Given records Block Start

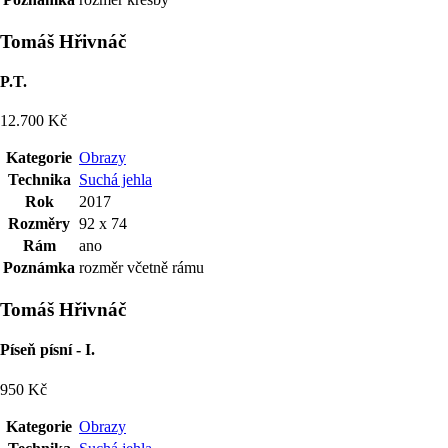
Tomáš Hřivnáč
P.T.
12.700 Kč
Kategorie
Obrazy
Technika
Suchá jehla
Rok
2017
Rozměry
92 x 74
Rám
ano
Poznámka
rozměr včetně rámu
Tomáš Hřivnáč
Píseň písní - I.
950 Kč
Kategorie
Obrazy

Given records Block End
Given records Block Start

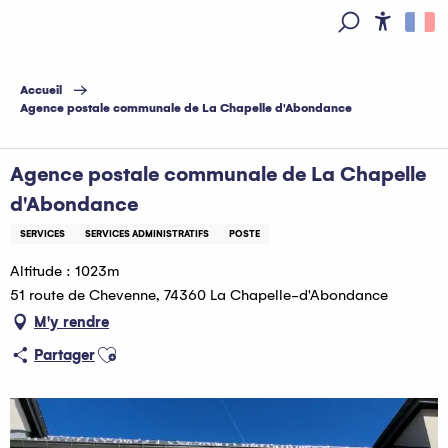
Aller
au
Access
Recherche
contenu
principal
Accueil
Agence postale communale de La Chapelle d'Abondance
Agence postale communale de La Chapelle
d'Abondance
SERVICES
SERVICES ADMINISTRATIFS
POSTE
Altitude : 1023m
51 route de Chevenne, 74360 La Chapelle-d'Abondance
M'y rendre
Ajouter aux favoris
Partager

Given records Block End

Exercise -
Only a number is expected: how many lines of the data include the string "communale".

Final answer -
2